[[ Records provided, beginning ]]

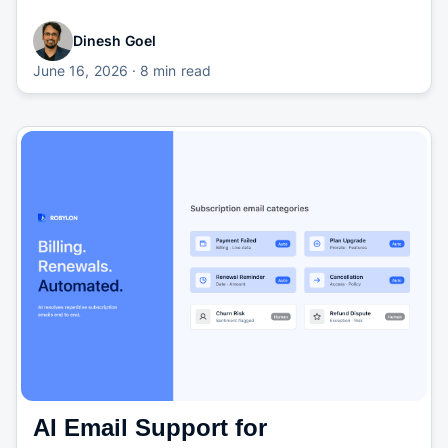
Dinesh Goel
June 16, 2026
· 8 min read
AI Email Support for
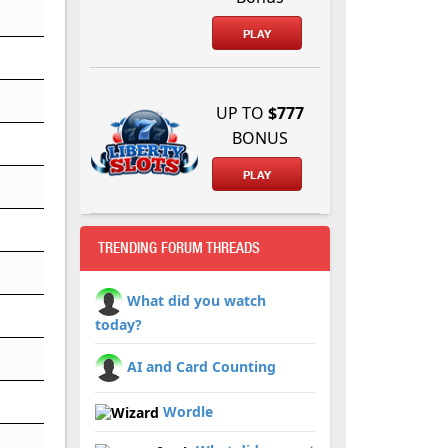
PLAY
UP TO
$777
BONUS
PLAY
TRENDING FORUM THREADS
What did you watch
today?
AI and Card Counting
Wordle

[[ Records provided, end ]]

**Work instructions:**
Everything from the line holding "TRENDING FORUM THREADS" through the final line of the material must be given again exactly, and nothing outside that stretch.

**Solution:**
TRENDING FORUM THREADS
What did you watch
today?
AI and Card Counting
Wordle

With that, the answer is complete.